Re: Using extensions

Peter Klügl Thu, 29 Aug 2019 05:23:00 -0700

Hi,


we are using a separate component for dictionary lookup, which can
combine multiple dictionaries and can also assign arbitrary feature
values. Most language-dependent information is extracted to
language-specific dictionaries and some language independent
dictionaries. There is a ticket to contribute parts of this
implementation to Ruta in order to replace WORDLIST, WORDTABLE and TRIE.
It's faster, more powerful and more stable. I did not have to time yet
to migrate it.

Most Ruta rules are language-independent. Some rules focus on different
constraints for separators, e.g., the space separator for thousands in
some languages instead of commas or periods.

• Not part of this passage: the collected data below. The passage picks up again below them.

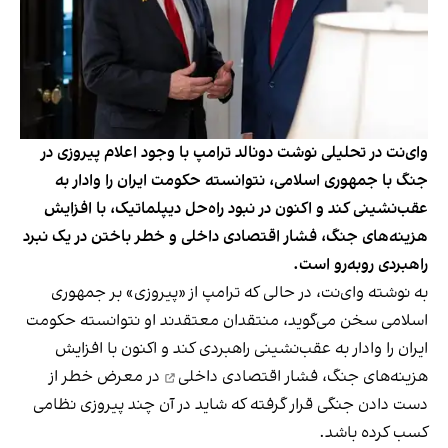
وای‌نت در تحلیلی نوشت دونالد ترامپ با وجود اعلام پیروزی در
جنگ با جمهوری اسلامی، نتوانسته حکومت ایران را وادار به
عقب‌نشینی کند و اکنون در نبود راه‌حل دیپلماتیک، با افزایش
هزینه‌های جنگ، فشار اقتصادی داخلی و خطر باختن در یک نبرد
راهبردی روبه‌رو است.
به نوشته وای‌نت، در حالی که ترامپ از «پیروزی» بر جمهوری
اسلامی سخن می‌گوید، منتقدان معتقدند او نتوانسته حکومت
ایران را وادار به عقب‌نشینی راهبردی کند و اکنون با افزایش
هزینه‌های جنگ،
فشار اقتصادی داخلی
در معرض خطر از
دست دادن جنگی قرار گرفته که شاید در آن چند پیروزی نظامی
کسب کرده باشد.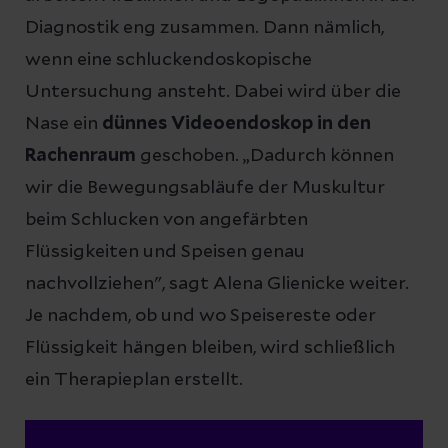
Diagnostik eng zusammen. Dann nämlich,
wenn eine schluckendoskopische
Untersuchung ansteht. Dabei wird über die
Nase ein
dünnes Videoendoskop in den
Rachenraum
geschoben. „Dadurch können
wir die Bewegungsabläufe der Muskultur
beim Schlucken von angefärbten
Flüssigkeiten und Speisen genau
nachvollziehen", sagt Alena Glienicke weiter.
Je nachdem, ob und wo Speisereste oder
Flüssigkeit hängen bleiben, wird schließlich
ein Therapieplan erstellt.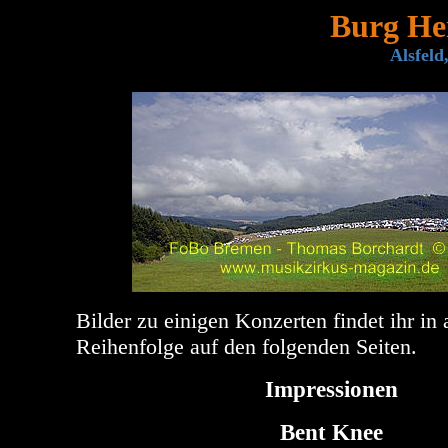
Burg Her
Alsfeld
Bilder zu einigen Konzerten findet ihr in 
Reihenfolge auf den folgenden Seiten.
Impressionen
Bent Knee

I think this combination, as much fast dictionary lookup as possible and
then sequential rules for creating more complex expression if necessary,
is a good choice with respect to speed vs maintainability.

I have no recent numbers concerning throughput, but there have always
been another component that would have been optimized before.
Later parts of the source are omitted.